INFORMATION SHOWN -
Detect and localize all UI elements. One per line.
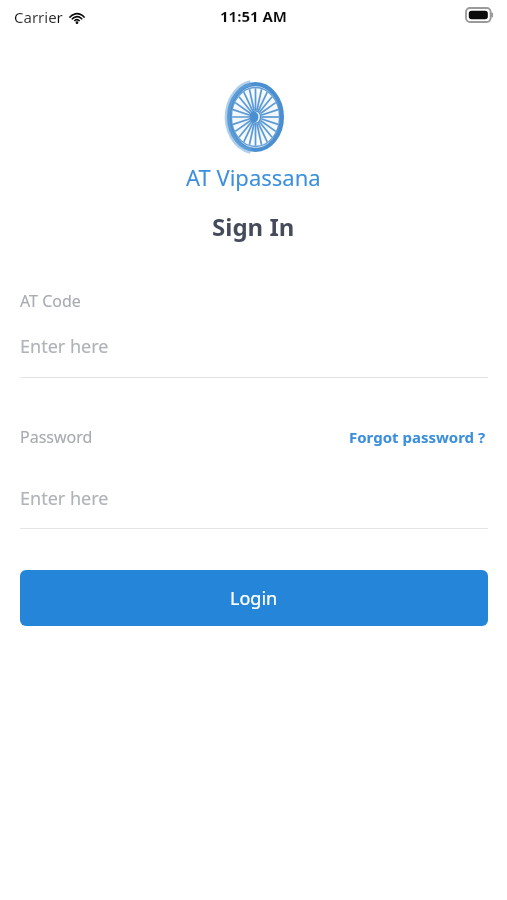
staticText: Login bbox=[230, 586, 278, 611]
staticText: Password bbox=[20, 426, 93, 448]
staticText: 11:51 AM bbox=[220, 6, 287, 26]
staticText: Enter here bbox=[20, 334, 109, 359]
button[interactable]: Login bbox=[20, 570, 488, 626]
staticText: Forgot password ? bbox=[349, 427, 486, 447]
staticText: AT Code bbox=[20, 290, 81, 312]
staticText: AT Vipassana bbox=[186, 162, 321, 192]
button[interactable]: Forgot password ? bbox=[347, 425, 488, 449]
staticText: Sign In bbox=[212, 210, 295, 243]
staticText: Carrier bbox=[14, 7, 63, 27]
staticText: Enter here bbox=[20, 486, 109, 511]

EXERCISE -
Retrieve every line above holding the word "Login".

WORKED SOLUTION -
staticText: Login bbox=[230, 586, 278, 611]
button[interactable]: Login bbox=[20, 570, 488, 626]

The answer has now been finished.